» **GIVEN INFORMATION**:
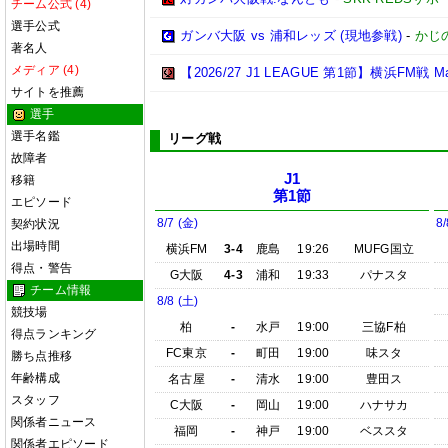
チーム公式 (4)
選手公式
ガンバ大阪 vs 浦和レッズ (現地参戦)
-
かじ
著名人
メディア (4)
【2026/27 J1 LEAGUE 第1節】横浜FM戦 Match
サイトを推薦
選手
選手名鑑
リーグ戦
故障者
J1
移籍
第1節
エピソード
8/7 (金)
8/
契約状況
出場時間
横浜FM
3-4
鹿島
19:26
MUFG国立
得点・警告
G大阪
4-3
浦和
19:33
パナスタ
チーム情報
8/8 (土)
競技場
柏
-
水戸
19:00
三協F柏
得点ランキング
FC東京
-
町田
19:00
味スタ
勝ち点推移
年齢構成
名古屋
-
清水
19:00
豊田ス
スタッフ
C大阪
-
岡山
19:00
ハナサカ
関係者ニュース
福岡
-
神戸
19:00
ベススタ
関係者エピソード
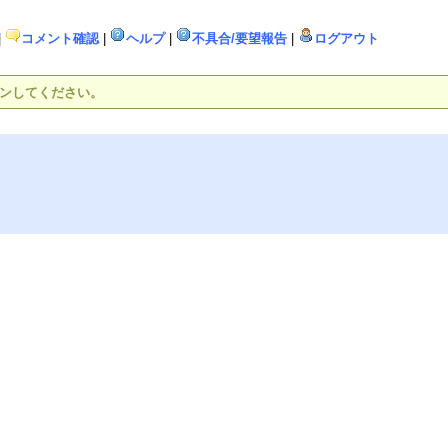
|
コメント確認
|
ヘルプ
|
不具合/要望報告
|
ログアウト
インしてください。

» **REQUIRED WORK**: Please transcribe the listing above verbatim and exclude every picture.

» **EXERCISE RESULT**:
チーム公式 (4)
選手公式
ガンバ大阪 vs 浦和レッズ (現地参戦)
-
かじ
著名人
メディア (4)
【2026/27 J1 LEAGUE 第1節】横浜FM戦 Match
サイトを推薦
選手
選手名鑑
リーグ戦
故障者
J1
移籍
第1節
エピソード
8/7 (金)
8/
契約状況
出場時間
横浜FM
3-4
鹿島
19:26
MUFG国立
得点・警告
G大阪
4-3
浦和
19:33
パナスタ
チーム情報
8/8 (土)
競技場
柏
-
水戸
19:00
三協F柏
得点ランキング
FC東京
-
町田
19:00
味スタ
勝ち点推移
年齢構成
名古屋
-
清水
19:00
豊田ス
スタッフ
C大阪
-
岡山
19:00
ハナサカ
関係者ニュース
福岡
-
神戸
19:00
ベススタ
関係者エピソード
|
コメント確認
|
ヘルプ
|
不具合/要望報告
|
ログアウト
インしてください。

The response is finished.